▶ [Your assignment]: This exercise calls for the whole listing to be given again exactly, without images.

----- Input data

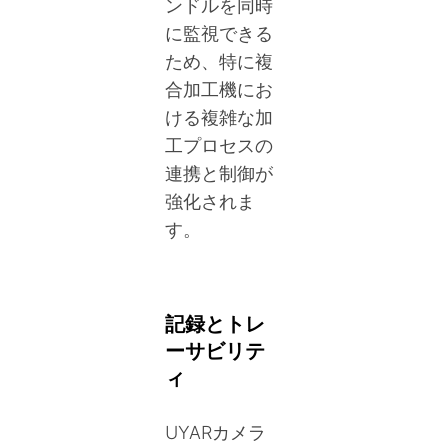
ンドルを同時
に監視できる
ため、特に複
合加工機にお
ける複雑な加
工プロセスの
連携と制御が
強化されま
す。
記録とトレ
ーサビリテ
ィ
UYARカメラ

----------

▶ [Result of the exercise]:
ンドルを同時
に監視できる
ため、特に複
合加工機にお
ける複雑な加
工プロセスの
連携と制御が
強化されま
す。
記録とトレ
ーサビリテ
ィ
UYARカメラ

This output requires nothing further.